England, Jayawardene knows, have never made more than 250 on this ground. It was a jewel of an innings, a masterclass of unruffled technique, temperament and stamina over more than six hours in the sapping heat and humidity of Galle, since he arrived on a hat-trick to middle his first ball and most of the subsequent 289.
Is there a more sublime batsman than Jayawardene in his own environment? Has there ever been? Watching him bat is to see Jersey cream poured from a jug, or to feel the glow as an Islay single malt slips smoothly down the throat. It makes the game good to watch for its own sake. For a while, he batted with Dinesh Chandimal, the young thruster, the new kid on the block.

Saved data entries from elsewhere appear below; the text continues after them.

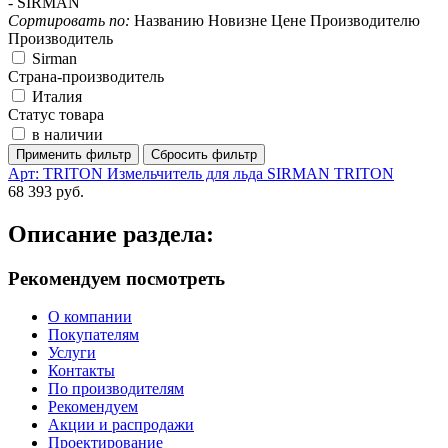
-
SIRMAN
Сортировать по:
Названию
Новизне
Цене
Производителю
Производитель
Sirman
Страна-производитель
Италия
Статус товара
в наличии
Арт: TRITON
Измельчитель для льда SIRMAN TRITON
68 393 руб.
Описание раздела:
Рекомендуем посмотреть
О компании
Покупателям
Услуги
Контакты
По производителям
Рекомендуем
Акции и распродажи
Проектирование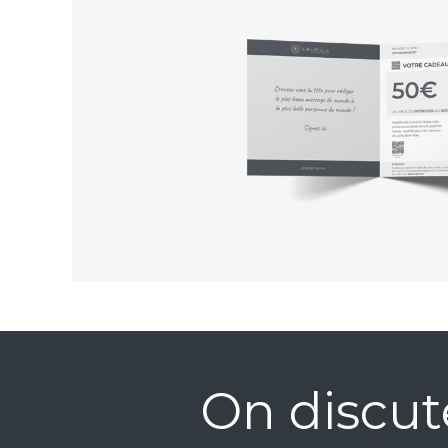
On discut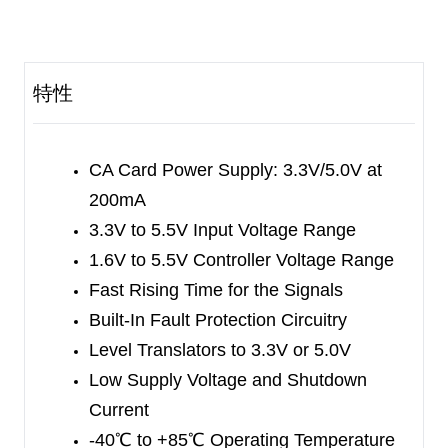
be controlled with the voltage selection pins of the
SGM4560 with the maximum load current of
200mA.
特性
The level translator integrated on the SGM4560
can boost the input signal which is powered by
1.6V to 3.3V or 5.0V interface. The lifespan of the
CA Card Power Supply: 3.3V/5.0V at
battery can be enhanced as the 100μA (TYP)
200mA
operating current and 1μA (MAX) shutdown
3.3V to 5.5V Input Voltage Range
current.
1.6V to 5.5V Controller Voltage Range
Fast Rising Time for the Signals
The SGM4560 is available in a Green TSSOP-14
Built-In Fault Protection Circuitry
package. It operates over an ambient temperature
Level Translators to 3.3V or 5.0V
range of -40
℃
to +85
℃
.
Low Supply Voltage and Shutdown
Current
-40
℃
to +85
℃
Operating Temperature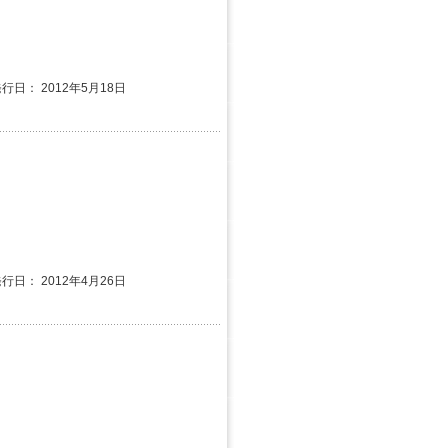
発行日： 2012年5月18日
発行日： 2012年4月26日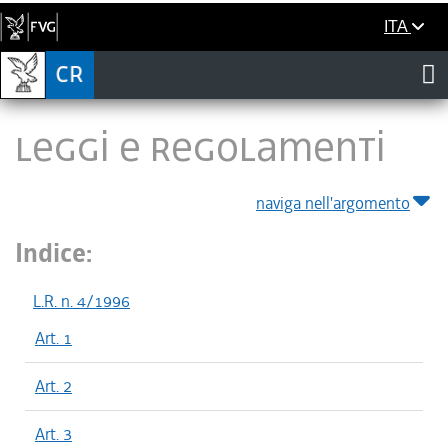
ITA
LEGGI E REGOLAMENTI
naviga nell'argomento
Indice:
L.R. n. 4/1996
Art. 1
Art. 2
Art. 3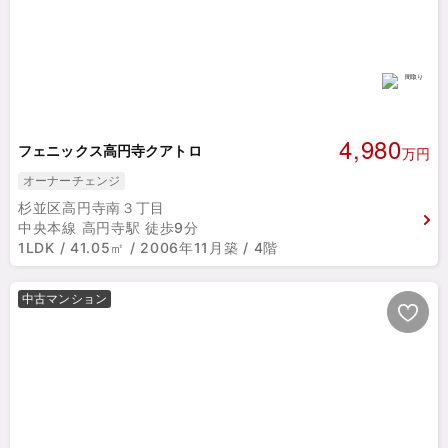
4,980
フェニックス高円寺クアトロ
万円
オーナーチェンジ
杉並区高円寺南３丁目
中央本線 高円寺駅 徒歩9分
1LDK / 41.05㎡ / 2006年11月築 / 4階
中古マンション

Here, starkly was the old and the contemporary, the young man, for all that he is a prodigious talent, possessed of an ugly bottom-poking-out stance and bat-strangling grip, a robust method and attitude atuned to the modern biff-it game, and set against the master – slender, willowy, deft, and balanced. Gossamer at the crease so that a strong breeze might blow him over. But there is a deadly sting too. Graeme Swann, Anderson and Panesar were all taken for a six, the strokes with the crack of a sniper rifle, and there were 20 boundaries, so that in case we had forgotten we recalled the subversive assassination of the Indian attack in the world cup final almost a year ago. It was not a faultless innings, in that he offered chances. On 64, one looped from his glove as Swann turned one sharply into him but Anderson, athletic at slip, could only get a finger tip to it, diving backwards as it cleared his head. Then, shortly after tea, when 90, he checked a drive against Anderson, who was not quite sharp enough in his follow-through to hold the head-high return catch: the next ball was sent searing through midwicket to add injury.

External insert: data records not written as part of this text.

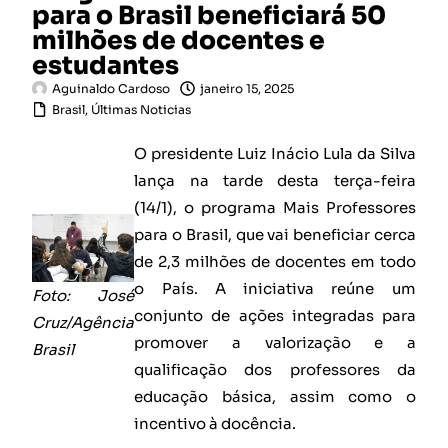
para o Brasil beneficiará 50
milhões de docentes e
estudantes
Aguinaldo Cardoso
janeiro 15, 2025
Brasil
,
Últimas Noticias
O presidente Luiz Inácio Lula da Silva
lança na tarde desta terça-feira
(14/1), o programa Mais Professores
para o Brasil, que vai beneficiar cerca
de 2,3 milhões de docentes em todo
o País. A iniciativa reúne um
Foto: José
conjunto de ações integradas para
Cruz/Agência
promover a valorização e a
Brasil
qualificação dos professores da
educação básica, assim como o
incentivo à docência.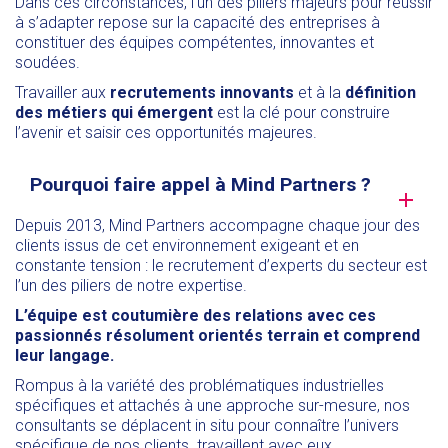
Dans ces circonstances, l’un des piliers majeurs pour réussir
à s’adapter repose sur la capacité des entreprises à
constituer des équipes compétentes, innovantes et
soudées.
Travailler aux
recrutements innovants
et à la
définition
des métiers qui émergent
est la clé pour construire
l’avenir et saisir ces opportunités majeures.
Pourquoi faire appel à Mind Partners ?
Depuis 2013, Mind Partners accompagne chaque jour des
clients issus de cet environnement exigeant et en
constante tension : le recrutement d’experts du secteur est
l’un des piliers de notre expertise.
L’équipe est coutumière des relations avec ces
passionnés résolument orientés terrain et comprend
leur langage.
Rompus à la variété des problématiques industrielles
spécifiques et attachés à une approche sur-mesure, nos
consultants se déplacent in situ pour connaître l’univers
spécifique de nos clients. travaillent avec eux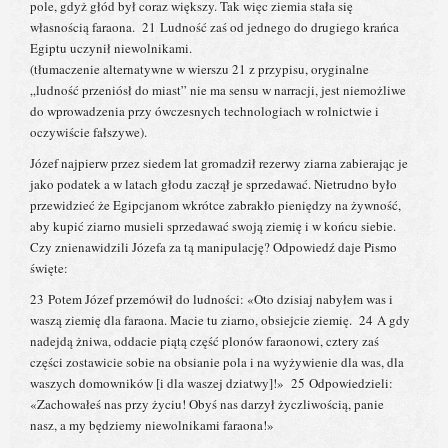
pole, gdyż głód był coraz większy. Tak więc ziemia stała się
własnością faraona. 21 Ludność zaś od jednego do drugiego krańca
Egiptu uczynił niewolnikami.
(tłumaczenie alternatywne w wierszu 21 z przypisu, oryginalne
„ludność przeniósł do miast” nie ma sensu w narracji, jest niemożliwe
do wprowadzenia przy ówczesnych technologiach w rolnictwie i
oczywiście fałszywe).
Józef najpierw przez siedem lat gromadził rezerwy ziarna zabierając je
jako podatek a w latach głodu zaczął je sprzedawać. Nietrudno było
przewidzieć że Egipcjanom wkrótce zabrakło pieniędzy na żywność,
aby kupić ziarno musieli sprzedawać swoją ziemię i w końcu siebie.
Czy znienawidzili Józefa za tą manipulację? Odpowiedź daje Pismo
święte:
23 Potem Józef przemówił do ludności: «Oto dzisiaj nabyłem was i
waszą ziemię dla faraona. Macie tu ziarno, obsiejcie ziemię. 24 A gdy
nadejdą żniwa, oddacie piątą część plonów faraonowi, cztery zaś
części zostawicie sobie na obsianie pola i na wyżywienie dla was, dla
waszych domowników [i dla waszej dziatwy]!» 25 Odpowiedzieli:
«Zachowałeś nas przy życiu! Obyś nas darzył życzliwością, panie
nasz, a my będziemy niewolnikami faraona!»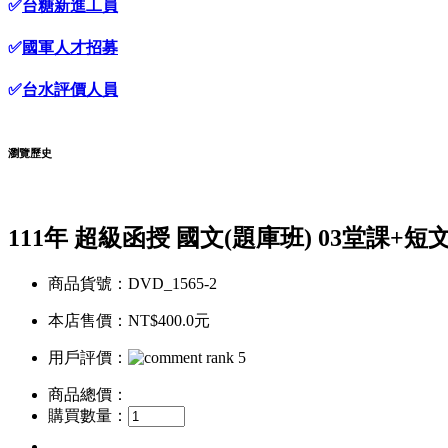
✅
台糖新進工員
✅
國軍人才招募
✅
台水評價人員
瀏覽歷史
111年 超級函授 國文(題庫班) 03堂課+短
商品貨號：DVD_1565-2
本店售價：
NT$400.0元
用戶評價：
商品總價：
購買數量：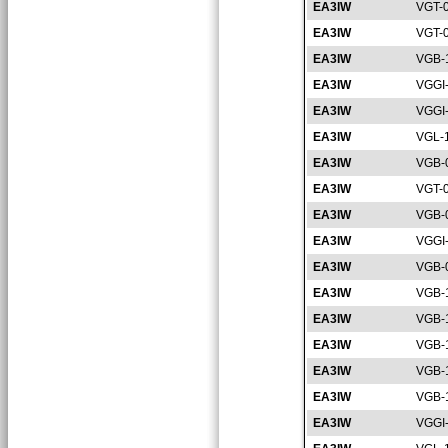
EA3IW
VGT-
EA3IW
VGT-
EA3IW
VGB-
EA3IW
VGGI
EA3IW
VGGI
EA3IW
VGL-
EA3IW
VGB-
EA3IW
VGT-
EA3IW
VGB-
EA3IW
VGGI
EA3IW
VGB-
EA3IW
VGB-
EA3IW
VGB-
EA3IW
VGB-
EA3IW
VGB-
EA3IW
VGB-
EA3IW
VGGI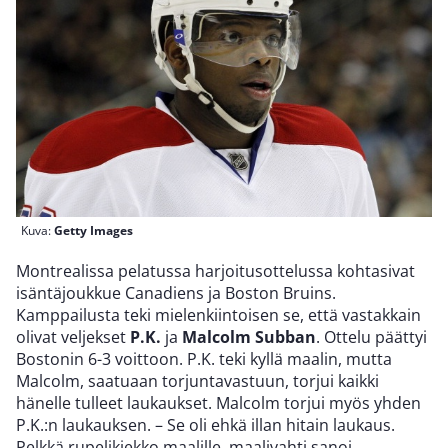
Kuva:
Getty Images
Montrealissa pelatussa harjoitusottelussa kohtasivat
isäntäjoukkue Canadiens ja Boston Bruins.
Kamppailusta teki mielenkiintoisen se, että vastakkain
olivat veljekset
P.K.
ja
Malcolm Subban
. Ottelu päättyi
Bostonin 6-3 voittoon. P.K. teki kyllä maalin, mutta
Malcolm, saatuaan torjuntavastuun, torjui kaikki
hänelle tulleet laukaukset. Malcolm torjui myös yhden
P.K.:n laukauksen. – Se oli ehkä illan hitain laukaus.
Pelkkä rupelikiekko maalille, maalivahti sanoi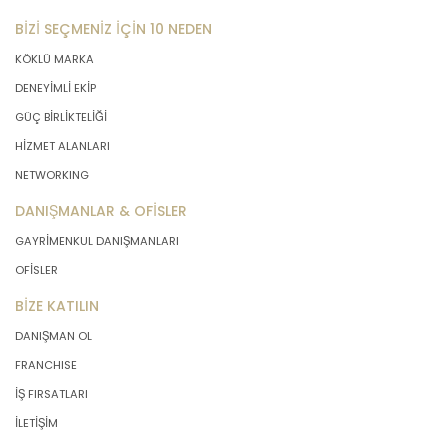
BİZİ SEÇMENİZ İÇİN 10 NEDEN
KÖKLÜ MARKA
DENEYİMLİ EKİP
GÜÇ BİRLİKTELİĞİ
HİZMET ALANLARI
NETWORKING
DANIŞMANLAR & OFİSLER
GAYRİMENKUL DANIŞMANLARI
OFİSLER
BİZE KATILIN
DANIŞMAN OL
FRANCHISE
İŞ FIRSATLARI
İLETİŞİM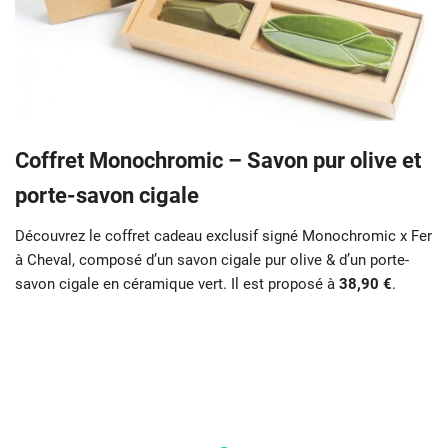
Coffret Monochromic – Savon pur olive et
porte-savon cigale
Découvrez le coffret cadeau exclusif signé Monochromic x Fer
à Cheval, composé d’un savon cigale pur olive & d’un porte-
savon cigale en céramique vert. Il est proposé à
38,90 €
.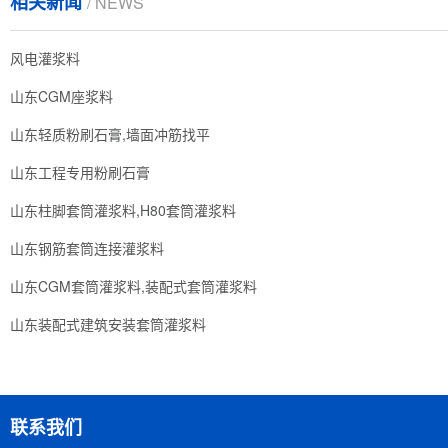
相关新闻
/ NEWS
风电灌浆料
山东CGM座浆料
山东轻质粉刷石膏,墙面冲筋找平
山东工程专用粉刷石膏
山东柱脚套筒灌浆料,H80套筒灌浆料
山东钢筋套筒连接灌浆料
山东CGM套筒灌浆料,装配式套筒灌浆料
山东装配式建筑安装套筒灌浆料
联系我们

With the new ball, and Jayawardene long past his hundred, came a brace of misses by Panesar as first, on 147, the batsman hooked Anderson's bouncer and – let's be charitable – Panesar, at long leg, did not sight it properly in a low sun. Then five runs later the same fielder, at mid-on now, had too much time to reflect on his miss as a mighty swirler, from Broad, went towering towards him. If the first miss was unfortunate, the second, predicated on that, possessed an inevitability that meant it was watched through the fingers as if a horror movie. For Panesar, it was.
That last session, in which Sri Lanka managed 121 runs in 29 overs, of which Jayawardene scored 78, undid the grand work that England had managed until then. Before play Samit Patel was presented with his cap, and he was to make his mark with two wickets in three balls, albeit that there were more than 30 intervening overs between them. The seamers, Anderson and Broad, were wonderful with the new ball first thing, able to exploit the swing, some residual moisture in the pitch, and a hangover from the Asia Cup from which the Sri Lankans have only just returned. Lahiru Thirimanne was taken at second slip, Sangakkara edged a similar delivery to the keeper and when Tillakaratne Dilshan was caught at first slip, Sri Lanka were 15 for three and in trouble.

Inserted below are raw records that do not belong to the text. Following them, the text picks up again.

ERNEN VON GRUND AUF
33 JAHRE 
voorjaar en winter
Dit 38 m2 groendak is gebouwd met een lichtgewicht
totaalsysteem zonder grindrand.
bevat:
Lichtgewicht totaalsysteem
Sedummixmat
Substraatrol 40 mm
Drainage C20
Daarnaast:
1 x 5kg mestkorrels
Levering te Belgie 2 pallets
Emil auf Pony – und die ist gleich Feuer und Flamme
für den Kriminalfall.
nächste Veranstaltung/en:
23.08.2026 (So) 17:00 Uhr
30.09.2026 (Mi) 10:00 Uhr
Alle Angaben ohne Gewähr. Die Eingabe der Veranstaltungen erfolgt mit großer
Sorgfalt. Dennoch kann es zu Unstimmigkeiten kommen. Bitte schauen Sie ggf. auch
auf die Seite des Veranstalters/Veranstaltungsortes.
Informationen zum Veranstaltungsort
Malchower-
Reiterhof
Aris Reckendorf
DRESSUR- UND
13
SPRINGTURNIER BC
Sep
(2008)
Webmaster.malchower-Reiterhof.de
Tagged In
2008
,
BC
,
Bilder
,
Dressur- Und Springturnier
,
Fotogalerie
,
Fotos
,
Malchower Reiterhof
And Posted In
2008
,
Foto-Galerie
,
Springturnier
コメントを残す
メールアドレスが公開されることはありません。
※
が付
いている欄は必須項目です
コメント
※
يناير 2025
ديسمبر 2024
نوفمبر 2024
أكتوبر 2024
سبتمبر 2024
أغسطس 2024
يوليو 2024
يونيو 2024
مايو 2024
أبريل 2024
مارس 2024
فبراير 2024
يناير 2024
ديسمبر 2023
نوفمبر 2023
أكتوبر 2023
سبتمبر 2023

From this rubble, Jayawardene first laid the foundations and then built a monument, adding 52 for the fourth wicket with Thilan Samaraweera (unluckily run out as Anderson deflected a straight drive on to the stumps), 61 for the fifth with Chandimal who kitchen-sinked a couple of sixes and a brace of fours before gifting Patel his maiden wicket; and 42 for the sixth with his namesake Prasanna. Throughout, until a weary end, the England seamers were heroic, Anderson, in the process of taking three for 56, equalling the 252 Test wickets of another Lancastrian Brian Statham.
England's spinners had differing fortunes. Panesar, given a containing job, did it with mechanical efficiency, wicketless but bottling up an end, sending down maiden after maiden. Swann though, despite bowling considerably better than his 0 for 92 suggests, was more at the mercy of righthanders intent on getting after him and denting his confidence at this early the series. Patel, it is said, is in the side as much to provide a left-arm bulwark against this, as for his batting.